%%

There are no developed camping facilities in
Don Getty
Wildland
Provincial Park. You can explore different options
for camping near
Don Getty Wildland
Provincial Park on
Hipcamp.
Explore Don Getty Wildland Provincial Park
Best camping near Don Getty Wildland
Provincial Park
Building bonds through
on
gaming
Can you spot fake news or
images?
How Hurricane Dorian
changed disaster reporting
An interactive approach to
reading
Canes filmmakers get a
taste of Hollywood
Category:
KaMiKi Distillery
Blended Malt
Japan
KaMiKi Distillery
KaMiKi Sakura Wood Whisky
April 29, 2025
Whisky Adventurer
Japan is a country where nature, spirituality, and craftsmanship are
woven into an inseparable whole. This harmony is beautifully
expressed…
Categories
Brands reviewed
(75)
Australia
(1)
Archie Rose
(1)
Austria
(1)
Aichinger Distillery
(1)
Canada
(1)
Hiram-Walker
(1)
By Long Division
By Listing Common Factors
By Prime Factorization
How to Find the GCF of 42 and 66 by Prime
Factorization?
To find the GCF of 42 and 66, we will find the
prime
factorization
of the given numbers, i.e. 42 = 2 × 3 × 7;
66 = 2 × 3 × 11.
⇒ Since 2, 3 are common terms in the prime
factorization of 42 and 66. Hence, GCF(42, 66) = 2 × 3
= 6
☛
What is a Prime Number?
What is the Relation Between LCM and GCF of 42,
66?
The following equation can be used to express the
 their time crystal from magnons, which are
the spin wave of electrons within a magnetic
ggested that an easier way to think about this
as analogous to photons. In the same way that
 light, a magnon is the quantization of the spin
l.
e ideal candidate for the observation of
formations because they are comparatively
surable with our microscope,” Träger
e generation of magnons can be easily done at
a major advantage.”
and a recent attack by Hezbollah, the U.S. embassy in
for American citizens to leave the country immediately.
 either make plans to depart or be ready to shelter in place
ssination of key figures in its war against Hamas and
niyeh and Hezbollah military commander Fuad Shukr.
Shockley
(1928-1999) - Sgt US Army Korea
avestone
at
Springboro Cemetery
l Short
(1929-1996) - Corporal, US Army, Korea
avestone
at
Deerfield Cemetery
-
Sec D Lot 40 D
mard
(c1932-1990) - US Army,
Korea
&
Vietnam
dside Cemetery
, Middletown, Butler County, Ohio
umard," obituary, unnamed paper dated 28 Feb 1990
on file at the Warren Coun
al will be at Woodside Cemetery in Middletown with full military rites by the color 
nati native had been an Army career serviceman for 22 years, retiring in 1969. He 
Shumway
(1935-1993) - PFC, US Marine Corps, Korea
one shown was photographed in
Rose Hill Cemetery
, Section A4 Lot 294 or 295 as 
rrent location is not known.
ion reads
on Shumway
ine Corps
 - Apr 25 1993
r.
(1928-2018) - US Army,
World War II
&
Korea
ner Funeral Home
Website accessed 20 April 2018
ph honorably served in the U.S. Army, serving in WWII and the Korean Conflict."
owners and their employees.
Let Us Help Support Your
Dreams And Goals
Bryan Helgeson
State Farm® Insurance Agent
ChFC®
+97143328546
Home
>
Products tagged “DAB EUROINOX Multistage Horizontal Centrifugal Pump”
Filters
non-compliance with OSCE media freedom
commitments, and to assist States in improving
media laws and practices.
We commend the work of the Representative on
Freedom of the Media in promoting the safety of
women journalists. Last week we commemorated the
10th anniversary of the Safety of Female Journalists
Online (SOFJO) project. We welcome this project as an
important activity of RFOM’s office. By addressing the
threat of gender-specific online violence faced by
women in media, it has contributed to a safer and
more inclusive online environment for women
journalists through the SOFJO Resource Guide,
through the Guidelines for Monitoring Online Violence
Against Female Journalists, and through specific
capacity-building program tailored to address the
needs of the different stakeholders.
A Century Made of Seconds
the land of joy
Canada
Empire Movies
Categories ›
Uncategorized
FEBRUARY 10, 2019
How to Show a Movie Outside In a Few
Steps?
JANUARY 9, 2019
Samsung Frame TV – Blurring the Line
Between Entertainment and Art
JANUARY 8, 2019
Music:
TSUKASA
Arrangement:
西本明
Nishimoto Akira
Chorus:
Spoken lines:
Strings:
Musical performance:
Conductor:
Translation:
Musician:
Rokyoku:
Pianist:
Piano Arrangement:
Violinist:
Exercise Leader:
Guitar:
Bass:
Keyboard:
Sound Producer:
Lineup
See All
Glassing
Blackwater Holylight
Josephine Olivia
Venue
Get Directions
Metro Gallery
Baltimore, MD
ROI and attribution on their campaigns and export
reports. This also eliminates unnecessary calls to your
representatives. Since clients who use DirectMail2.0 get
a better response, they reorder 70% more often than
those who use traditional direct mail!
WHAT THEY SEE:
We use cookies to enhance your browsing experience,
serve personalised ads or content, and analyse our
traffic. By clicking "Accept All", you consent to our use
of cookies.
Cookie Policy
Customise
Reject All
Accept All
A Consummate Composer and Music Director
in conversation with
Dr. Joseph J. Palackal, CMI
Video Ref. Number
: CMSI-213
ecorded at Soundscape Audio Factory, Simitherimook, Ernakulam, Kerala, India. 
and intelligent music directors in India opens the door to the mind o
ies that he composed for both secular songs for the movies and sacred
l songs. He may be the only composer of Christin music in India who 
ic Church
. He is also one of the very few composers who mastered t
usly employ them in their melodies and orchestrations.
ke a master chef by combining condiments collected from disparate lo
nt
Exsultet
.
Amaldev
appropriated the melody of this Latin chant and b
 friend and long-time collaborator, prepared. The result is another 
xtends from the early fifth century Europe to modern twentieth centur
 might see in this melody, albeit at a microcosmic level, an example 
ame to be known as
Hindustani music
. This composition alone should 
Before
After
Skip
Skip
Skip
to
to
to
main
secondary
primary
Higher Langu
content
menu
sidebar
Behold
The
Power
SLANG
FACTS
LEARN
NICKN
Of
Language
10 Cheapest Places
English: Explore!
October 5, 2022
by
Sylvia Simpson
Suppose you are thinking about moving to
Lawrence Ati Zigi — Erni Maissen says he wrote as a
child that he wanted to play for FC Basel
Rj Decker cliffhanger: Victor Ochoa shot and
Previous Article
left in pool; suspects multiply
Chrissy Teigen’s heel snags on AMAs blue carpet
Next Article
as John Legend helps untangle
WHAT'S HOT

%%

* [EXERCISE DETAILS]
Check every line of the records, and copy the ones that hold the word "from".

* [ANSWER TO THIS PROBLEM]
 their time crystal from magnons, which are
ke a master chef by combining condiments collected from disparate lo
xtends from the early fifth century Europe to modern twentieth centur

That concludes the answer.